The presence of Northern Beef Packers in Aberdeen is also is plus, he said. Having a packing plant this close will save money on shipping costs, he said.
Rusche said there are challenges to raising cattle. Livestock production is labor intensive and swings in feed costs can make it tough to make a profit at times.
Creating larger operations, such as feedlots, can be a challenge because of zoning requirements and the ability to find workers in state where there is low unemployment.
Many farmers who used to raise both crops and livestock have gotten out of livestock because of the amount of work involved. Livestock require daily attention, while corn does not.
"I have relatives who farm who are in Arizona right now, but I can't be there because of my cattle," said Haar.

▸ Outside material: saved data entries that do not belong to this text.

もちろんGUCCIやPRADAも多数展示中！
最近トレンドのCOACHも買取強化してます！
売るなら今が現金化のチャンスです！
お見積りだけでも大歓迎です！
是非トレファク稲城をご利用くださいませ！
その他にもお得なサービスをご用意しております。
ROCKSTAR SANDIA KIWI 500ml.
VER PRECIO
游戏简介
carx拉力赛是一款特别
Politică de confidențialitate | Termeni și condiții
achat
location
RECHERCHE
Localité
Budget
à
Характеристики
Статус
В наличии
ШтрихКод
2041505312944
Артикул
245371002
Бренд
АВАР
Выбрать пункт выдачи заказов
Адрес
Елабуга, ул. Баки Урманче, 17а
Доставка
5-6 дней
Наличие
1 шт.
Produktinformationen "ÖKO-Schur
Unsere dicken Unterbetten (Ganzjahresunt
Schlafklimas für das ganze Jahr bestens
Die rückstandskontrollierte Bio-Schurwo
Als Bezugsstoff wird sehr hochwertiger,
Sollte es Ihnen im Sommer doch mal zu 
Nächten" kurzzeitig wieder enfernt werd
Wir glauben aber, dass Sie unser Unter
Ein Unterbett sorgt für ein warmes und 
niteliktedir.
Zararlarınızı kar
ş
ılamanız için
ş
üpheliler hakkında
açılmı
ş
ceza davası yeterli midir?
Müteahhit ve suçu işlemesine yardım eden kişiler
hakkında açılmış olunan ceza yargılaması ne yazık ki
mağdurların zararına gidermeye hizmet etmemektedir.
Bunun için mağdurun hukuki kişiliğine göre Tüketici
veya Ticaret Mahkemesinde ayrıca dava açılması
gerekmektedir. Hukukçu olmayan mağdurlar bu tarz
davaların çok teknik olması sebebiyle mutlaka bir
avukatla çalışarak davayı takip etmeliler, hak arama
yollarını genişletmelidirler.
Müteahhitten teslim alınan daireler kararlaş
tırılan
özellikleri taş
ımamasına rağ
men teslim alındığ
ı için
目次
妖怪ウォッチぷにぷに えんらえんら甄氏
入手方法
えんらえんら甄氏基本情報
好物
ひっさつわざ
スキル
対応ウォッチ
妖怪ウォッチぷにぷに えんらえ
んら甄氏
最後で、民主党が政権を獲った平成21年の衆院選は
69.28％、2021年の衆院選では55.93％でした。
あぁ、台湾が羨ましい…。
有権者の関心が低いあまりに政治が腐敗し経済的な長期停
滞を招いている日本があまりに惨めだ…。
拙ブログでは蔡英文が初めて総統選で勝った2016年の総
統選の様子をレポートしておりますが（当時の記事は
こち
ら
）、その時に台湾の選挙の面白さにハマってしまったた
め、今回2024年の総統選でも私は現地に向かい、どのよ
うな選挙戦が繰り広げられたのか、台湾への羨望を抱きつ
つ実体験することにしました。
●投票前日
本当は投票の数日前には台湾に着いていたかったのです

The disadvantages of raising livestock, however, can be flipped to an advantage, Rusche said.
"There are opportunities for people who are willing to do what others won't do," he said.
The economic benefits of livestock production to the state are enormous, said Alison Kiesz, agriculture business development specialist for the South Dakota Department of Agriculture.
The beef industry has a $2.8 billion economic impact. That includes not only the value of the cattle, but of the grain produced to feed the cattle, the trucking industry, veterinary services and spin-off industries.
There are 3.7 million cattle and calves in South Dakota, according to state Department of Agriculture statistics.
Those numbers are down from the high in 2005, Kiesz said.
Assuring that livestock numbers remain stable and grow will depend on finding individuals to keep raising cattle.
The average age of a South Dakota farmer is 55.7 years, according to the state Department of Agriculture.
During the 10-year period from 1997 through 2007, the number of farmers under the age 44 dropped almost by half, from 40 percent in 1997 to 21 percent in 2007, said Kiesz. The trend is for fewer younger people to get into farming, including livestock production, she said.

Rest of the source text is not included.